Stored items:
((

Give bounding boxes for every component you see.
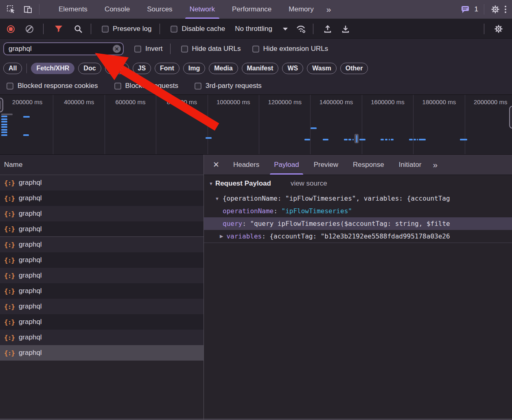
tab-elements[interactable]: Elements (50, 0, 96, 19)
network-settings-gear-icon[interactable] (492, 22, 505, 36)
record-network-log-button[interactable] (7, 25, 15, 33)
inspect-element-icon[interactable] (4, 2, 18, 16)
settings-gear-icon[interactable] (488, 2, 502, 16)
network-overview-timeline[interactable]: 200000 ms400000 ms600000 ms800000 ms1000… (0, 95, 512, 155)
timeline-left-handle[interactable] (0, 98, 3, 112)
import-har-icon[interactable] (321, 22, 335, 36)
chip-all[interactable]: All (3, 63, 22, 74)
request-type-chips: AllFetch/XHRDocCSSJSFontImgMediaManifest… (0, 59, 512, 77)
close-detail-icon[interactable]: ✕ (204, 155, 226, 175)
name-column-header[interactable]: Name (0, 155, 203, 175)
detail-tab-response[interactable]: Response (346, 155, 392, 175)
devtools-tab-bar: ElementsConsoleSourcesNetworkPerformance… (0, 0, 512, 19)
timeline-column: 2000000 ms (465, 95, 512, 155)
more-detail-tabs-icon[interactable]: » (429, 155, 441, 175)
request-row[interactable]: {:}graphql (0, 268, 203, 283)
detail-tab-preview[interactable]: Preview (306, 155, 346, 175)
filter-toggle-icon[interactable] (52, 22, 66, 36)
3rd-party-requests-checkbox[interactable] (195, 83, 201, 90)
request-row[interactable]: {:}graphql (0, 206, 203, 221)
json-braces-icon: {:} (4, 225, 15, 233)
timeline-request-bar (414, 139, 416, 140)
chip-fetch-xhr[interactable]: Fetch/XHR (31, 63, 74, 74)
hide-extension-urls-checkbox[interactable] (252, 46, 259, 52)
collapse-triangle-icon[interactable]: ▼ (215, 196, 219, 201)
blocked-response-cookies-checkbox[interactable] (7, 83, 13, 90)
request-row[interactable]: {:}graphql (0, 252, 203, 268)
chip-img[interactable]: Img (183, 63, 205, 74)
advanced-filter-3rd-party-requests: 3rd-party requests (195, 82, 262, 90)
detail-tab-initiator[interactable]: Initiator (392, 155, 429, 175)
timeline-request-bar (323, 139, 328, 140)
timeline-column: 1600000 ms (362, 95, 413, 155)
pane-resize-divider[interactable] (203, 155, 204, 420)
chip-css[interactable]: CSS (105, 63, 129, 74)
clear-filter-icon[interactable]: ✕ (113, 45, 121, 53)
tab-performance[interactable]: Performance (223, 0, 280, 19)
request-row[interactable]: {:}graphql (0, 283, 203, 299)
chip-media[interactable]: Media (209, 63, 238, 74)
chip-doc[interactable]: Doc (78, 63, 101, 74)
timeline-request-bar (409, 139, 413, 140)
payload-row-query[interactable]: query: "query ipFlowTimeseries($accountT… (204, 217, 512, 230)
timeline-right-handle[interactable] (509, 106, 512, 129)
blocked-requests-checkbox[interactable] (114, 83, 121, 90)
device-toolbar-icon[interactable] (21, 2, 35, 16)
request-row[interactable]: {:}graphql (0, 221, 203, 237)
disable-cache-checkbox[interactable] (171, 26, 177, 33)
collapse-triangle-icon[interactable]: ▼ (209, 181, 213, 186)
json-braces-icon: {:} (4, 349, 15, 357)
request-row[interactable]: {:}graphql (0, 314, 203, 330)
tab-network[interactable]: Network (181, 0, 223, 19)
tab-console[interactable]: Console (96, 0, 138, 19)
request-payload-section: ▼ Request Payload view source ▼ {operati… (204, 175, 512, 243)
export-har-icon[interactable] (339, 22, 352, 36)
divider (39, 4, 39, 15)
issues-message-icon[interactable] (458, 2, 472, 16)
more-panels-icon[interactable]: » (322, 4, 335, 14)
chip-wasm[interactable]: Wasm (307, 63, 337, 74)
tab-memory[interactable]: Memory (280, 0, 322, 19)
chip-js[interactable]: JS (133, 63, 151, 74)
payload-row-operationname[interactable]: operationName: "ipFlowTimeseries" (204, 205, 512, 217)
view-source-link[interactable]: view source (291, 179, 327, 188)
request-row[interactable]: {:}graphql (0, 330, 203, 345)
detail-tab-payload[interactable]: Payload (267, 155, 306, 175)
network-filter-row: ✕ Invert Hide data URLs Hide extension U… (0, 39, 512, 59)
chip-font[interactable]: Font (155, 63, 179, 74)
timeline-request-bar (23, 134, 29, 136)
payload-row-variables[interactable]: ▶variables: {accountTag: "b12e3b2192ee55… (204, 230, 512, 243)
request-row[interactable]: {:}graphql (0, 345, 203, 361)
chip-manifest[interactable]: Manifest (242, 63, 279, 74)
request-row[interactable]: {:}graphql (0, 190, 203, 206)
request-detail-pane: ✕ HeadersPayloadPreviewResponseInitiator… (204, 155, 512, 420)
tab-sources[interactable]: Sources (138, 0, 181, 19)
kebab-menu-icon[interactable] (502, 6, 512, 13)
request-name: graphql (19, 194, 42, 202)
chip-other[interactable]: Other (340, 63, 368, 74)
hide-data-urls-checkbox[interactable] (181, 46, 188, 52)
payload-summary-row[interactable]: ▼ {operationName: "ipFlowTimeseries", va… (204, 192, 512, 205)
preserve-log-checkbox[interactable] (102, 26, 109, 33)
divider (313, 24, 313, 34)
divider (484, 24, 484, 34)
detail-tab-headers[interactable]: Headers (226, 155, 267, 175)
timeline-tick-label: 400000 ms (53, 98, 104, 105)
request-row[interactable]: {:}graphql (0, 299, 203, 314)
request-row[interactable]: {:}graphql (0, 237, 203, 252)
invert-checkbox[interactable] (134, 46, 141, 52)
throttling-select[interactable]: No throttling (235, 25, 272, 33)
filter-input-box: ✕ (3, 42, 124, 55)
timeline-request-bar (344, 139, 348, 140)
network-conditions-icon[interactable] (294, 22, 308, 36)
request-name: graphql (19, 302, 42, 311)
preserve-log-label: Preserve log (113, 25, 151, 33)
issues-count: 1 (475, 5, 478, 13)
expand-triangle-icon[interactable]: ▶ (220, 234, 223, 239)
chip-ws[interactable]: WS (282, 63, 303, 74)
filter-input[interactable] (3, 42, 124, 55)
clear-network-log-button[interactable] (26, 25, 33, 33)
request-row[interactable]: {:}graphql (0, 175, 203, 190)
search-icon[interactable] (71, 22, 85, 36)
timeline-request-bar (1, 129, 7, 131)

))

TASK OBJECTIVE: Write out all the records exactly, omitting the images.

RESULT OF THE EXERCISE:
Give bounding boxes for every component you see.
tab-elements[interactable]: Elements (50, 0, 96, 19)
network-settings-gear-icon[interactable] (492, 22, 505, 36)
record-network-log-button[interactable] (7, 25, 15, 33)
inspect-element-icon[interactable] (4, 2, 18, 16)
settings-gear-icon[interactable] (488, 2, 502, 16)
network-overview-timeline[interactable]: 200000 ms400000 ms600000 ms800000 ms1000… (0, 95, 512, 155)
timeline-left-handle[interactable] (0, 98, 3, 112)
import-har-icon[interactable] (321, 22, 335, 36)
chip-all[interactable]: All (3, 63, 22, 74)
request-type-chips: AllFetch/XHRDocCSSJSFontImgMediaManifest… (0, 59, 512, 77)
close-detail-icon[interactable]: ✕ (204, 155, 226, 175)
name-column-header[interactable]: Name (0, 155, 203, 175)
detail-tab-response[interactable]: Response (346, 155, 392, 175)
devtools-tab-bar: ElementsConsoleSourcesNetworkPerformance… (0, 0, 512, 19)
timeline-column: 2000000 ms (465, 95, 512, 155)
more-detail-tabs-icon[interactable]: » (429, 155, 441, 175)
request-row[interactable]: {:}graphql (0, 268, 203, 283)
detail-tab-preview[interactable]: Preview (306, 155, 346, 175)
filter-toggle-icon[interactable] (52, 22, 66, 36)
3rd-party-requests-checkbox[interactable] (195, 83, 201, 90)
request-row[interactable]: {:}graphql (0, 206, 203, 221)
json-braces-icon: {:} (4, 225, 15, 233)
timeline-request-bar (414, 139, 416, 140)
chip-fetch-xhr[interactable]: Fetch/XHR (31, 63, 74, 74)
hide-extension-urls-checkbox[interactable] (252, 46, 259, 52)
collapse-triangle-icon[interactable]: ▼ (215, 196, 219, 201)
blocked-response-cookies-checkbox[interactable] (7, 83, 13, 90)
request-row[interactable]: {:}graphql (0, 252, 203, 268)
chip-img[interactable]: Img (183, 63, 205, 74)
advanced-filter-3rd-party-requests: 3rd-party requests (195, 82, 262, 90)
detail-tab-initiator[interactable]: Initiator (392, 155, 429, 175)
timeline-request-bar (323, 139, 328, 140)
timeline-column: 1600000 ms (362, 95, 413, 155)
pane-resize-divider[interactable] (203, 155, 204, 420)
chip-css[interactable]: CSS (105, 63, 129, 74)
clear-filter-icon[interactable]: ✕ (113, 45, 121, 53)
tab-performance[interactable]: Performance (223, 0, 280, 19)
request-row[interactable]: {:}graphql (0, 283, 203, 299)
chip-media[interactable]: Media (209, 63, 238, 74)
chip-doc[interactable]: Doc (78, 63, 101, 74)
timeline-request-bar (409, 139, 413, 140)
payload-row-query[interactable]: query: "query ipFlowTimeseries($accountT… (204, 217, 512, 230)
timeline-right-handle[interactable] (509, 106, 512, 129)
blocked-requests-checkbox[interactable] (114, 83, 121, 90)
device-toolbar-icon[interactable] (21, 2, 35, 16)
request-row[interactable]: {:}graphql (0, 221, 203, 237)
disable-cache-checkbox[interactable] (171, 26, 177, 33)
collapse-triangle-icon[interactable]: ▼ (209, 181, 213, 186)
json-braces-icon: {:} (4, 349, 15, 357)
request-row[interactable]: {:}graphql (0, 314, 203, 330)
tab-network[interactable]: Network (181, 0, 223, 19)
tab-console[interactable]: Console (96, 0, 138, 19)
request-payload-section: ▼ Request Payload view source ▼ {operati… (204, 175, 512, 243)
export-har-icon[interactable] (339, 22, 352, 36)
divider (39, 4, 39, 15)
issues-message-icon[interactable] (458, 2, 472, 16)
more-panels-icon[interactable]: » (322, 4, 335, 14)
chip-wasm[interactable]: Wasm (307, 63, 337, 74)
tab-memory[interactable]: Memory (280, 0, 322, 19)
chip-js[interactable]: JS (133, 63, 151, 74)
payload-row-operationname[interactable]: operationName: "ipFlowTimeseries" (204, 205, 512, 217)
view-source-link[interactable]: view source (291, 179, 327, 188)
request-row[interactable]: {:}graphql (0, 330, 203, 345)
detail-tab-payload[interactable]: Payload (267, 155, 306, 175)
network-filter-row: ✕ Invert Hide data URLs Hide extension U… (0, 39, 512, 59)
chip-font[interactable]: Font (155, 63, 179, 74)
timeline-request-bar (23, 134, 29, 136)
payload-row-variables[interactable]: ▶variables: {accountTag: "b12e3b2192ee55… (204, 230, 512, 243)
request-row[interactable]: {:}graphql (0, 345, 203, 361)
chip-manifest[interactable]: Manifest (242, 63, 279, 74)
request-row[interactable]: {:}graphql (0, 190, 203, 206)
request-detail-pane: ✕ HeadersPayloadPreviewResponseInitiator… (204, 155, 512, 420)
tab-sources[interactable]: Sources (138, 0, 181, 19)
kebab-menu-icon[interactable] (502, 6, 512, 13)
request-name: graphql (19, 194, 42, 202)
chip-other[interactable]: Other (340, 63, 368, 74)
hide-data-urls-checkbox[interactable] (181, 46, 188, 52)
payload-summary-row[interactable]: ▼ {operationName: "ipFlowTimeseries", va… (204, 192, 512, 205)
preserve-log-checkbox[interactable] (102, 26, 109, 33)
divider (313, 24, 313, 34)
divider (484, 24, 484, 34)
detail-tab-headers[interactable]: Headers (226, 155, 267, 175)
timeline-tick-label: 400000 ms (53, 98, 104, 105)
request-row[interactable]: {:}graphql (0, 299, 203, 314)
request-row[interactable]: {:}graphql (0, 237, 203, 252)
invert-checkbox[interactable] (134, 46, 141, 52)
throttling-select[interactable]: No throttling (235, 25, 272, 33)
filter-input-box: ✕ (3, 42, 124, 55)
timeline-request-bar (344, 139, 348, 140)
network-conditions-icon[interactable] (294, 22, 308, 36)
request-name: graphql (19, 302, 42, 311)
preserve-log-label: Preserve log (113, 25, 151, 33)
issues-count: 1 (475, 5, 478, 13)
expand-triangle-icon[interactable]: ▶ (220, 234, 223, 239)
chip-ws[interactable]: WS (282, 63, 303, 74)
filter-input[interactable] (3, 42, 124, 55)
clear-network-log-button[interactable] (26, 25, 33, 33)
request-row[interactable]: {:}graphql (0, 175, 203, 190)
search-icon[interactable] (71, 22, 85, 36)
timeline-request-bar (1, 129, 7, 131)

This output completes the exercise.